ASSIGNMENT => Find how many lines in the material contain "pour"; your answer should be that number alone.

··········

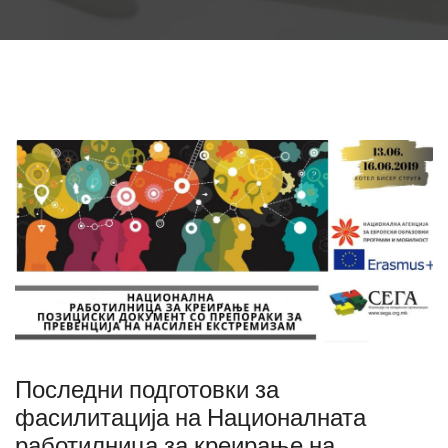
Последни подготовки за
фасилитација на Националната
работилница за креирање на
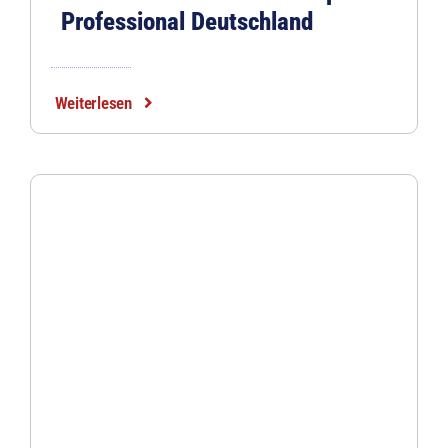
Professional Deutschland
Weiterlesen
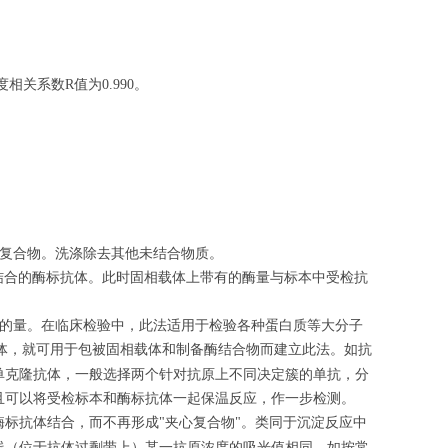
度相关系数
值为
。
R
0.990
体复合物。洗涤除去其他未结合物质。
结合的酶标抗体。此时固相载体上带有的酶量与标本中受检抗
原的量。在临床检验中，此法适用于检验各种蛋白质等大分子
体，就可用于包被固相载体和制备酶结合物而建立此法。如抗
单克隆抗体，一般选择两个针对抗原上不同决定簇的单抗，分
且可以将受检标本和酶标抗体一起保温反应，作一步检测。
酶标抗体结合，而不再形成
夹心复合物
。类同于沉淀反应中
"
"
线（位于抗体过剩带上）某一抗原浓度的吸光值相同，如按常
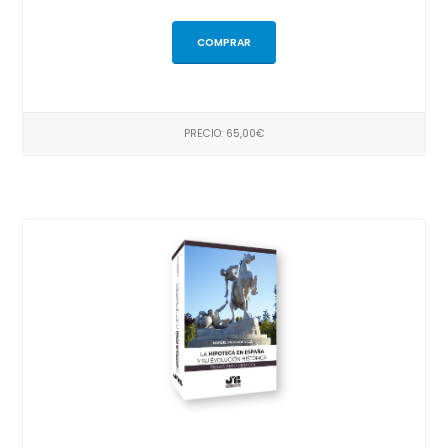
COMPRAR
PRECIO: 65,00€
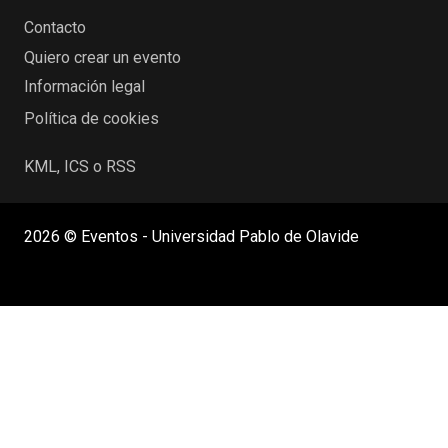
Contacto
Quiero crear un evento
Información legal
Política de cookies
KML, ICS o RSS
2026 © Eventos - Universidad Pablo de Olavide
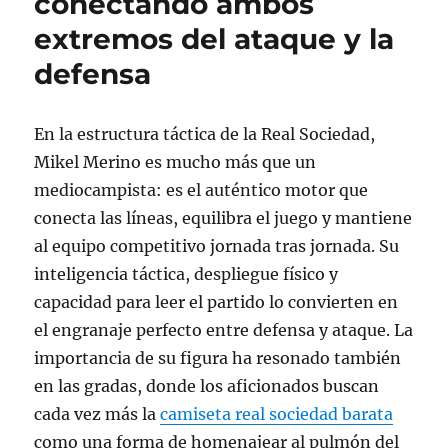
conectando ambos
extremos del ataque y la
defensa
En la estructura táctica de la Real Sociedad,
Mikel Merino es mucho más que un
mediocampista: es el auténtico motor que
conecta las líneas, equilibra el juego y mantiene
al equipo competitivo jornada tras jornada. Su
inteligencia táctica, despliegue físico y
capacidad para leer el partido lo convierten en
el engranaje perfecto entre defensa y ataque. La
importancia de su figura ha resonado también
en las gradas, donde los aficionados buscan
cada vez más la
camiseta real sociedad barata
como una forma de homenajear al pulmón del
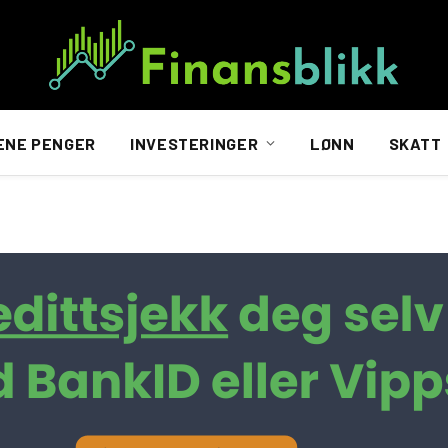
ENE PENGER
INVESTERINGER
LØNN
SKATT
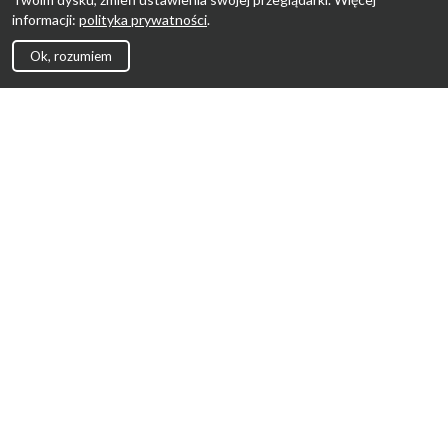
informacji:
polityka prywatności
.
Ok, rozumiem
Strona Główna
Promocje
Sklepy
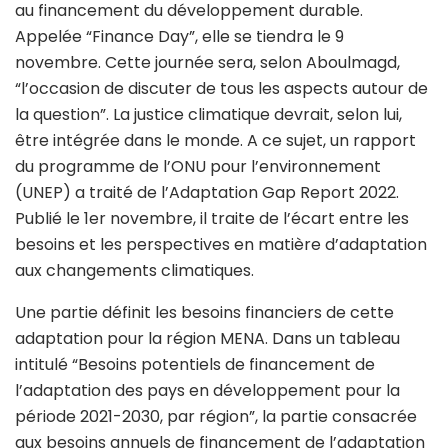
au financement du développement durable.
Appelée “Finance Day”, elle se tiendra le 9
novembre. Cette journée sera, selon Aboulmagd,
“l’occasion de discuter de tous les aspects autour de
la question”. La justice climatique devrait, selon lui,
être intégrée dans le monde. A ce sujet, un rapport
du programme de l’ONU pour l’environnement
(UNEP) a traité de l’Adaptation Gap Report 2022.
Publié le 1er novembre, il traite de l’écart entre les
besoins et les perspectives en matière d’adaptation
aux changements climatiques.
Une partie définit les besoins financiers de cette
adaptation pour la région MENA. Dans un tableau
intitulé “Besoins potentiels de financement de
l’adaptation des pays en développement pour la
période 2021-2030, par région”, la partie consacrée
aux besoins annuels de financement de l’adaptation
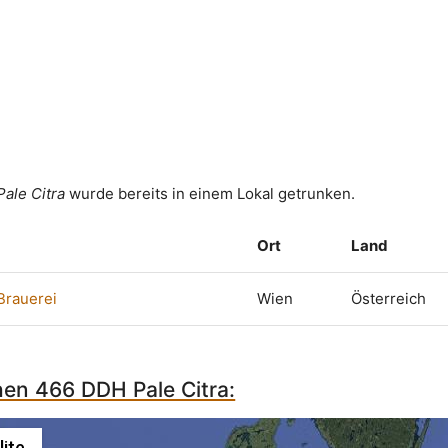
ale Citra
wurde bereits in einem Lokal getrunken.
Ort
Land
Brauerei
Wien
Österreich
hen 466 DDH Pale Citra:
lite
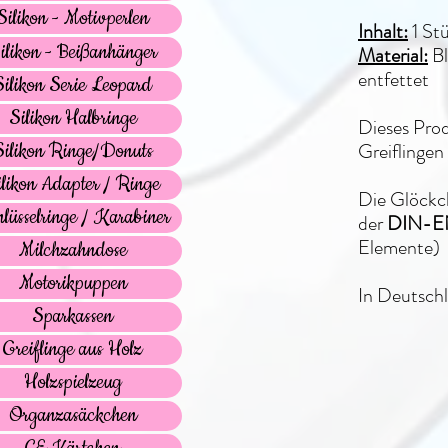
Silikon - Motivperlen
Inhalt:
1 St
ilikon - Beißanhänger
Material:
Bl
entfettet
Silikon Serie Leopard
Silikon Halbringe
Dieses Pro
Greiflingen
Silikon Ringe/Donuts
ilikon Adapter / Ringe
Die Glöckc
lüsselringe / Karabiner
der
DIN-E
Elemente)
Milchzahndose
Motorikpuppen
In Deutschl
Sparkassen
Greiflinge aus Holz
Holzspielzeug
Organzasäckchen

··········

RESPONSE => 3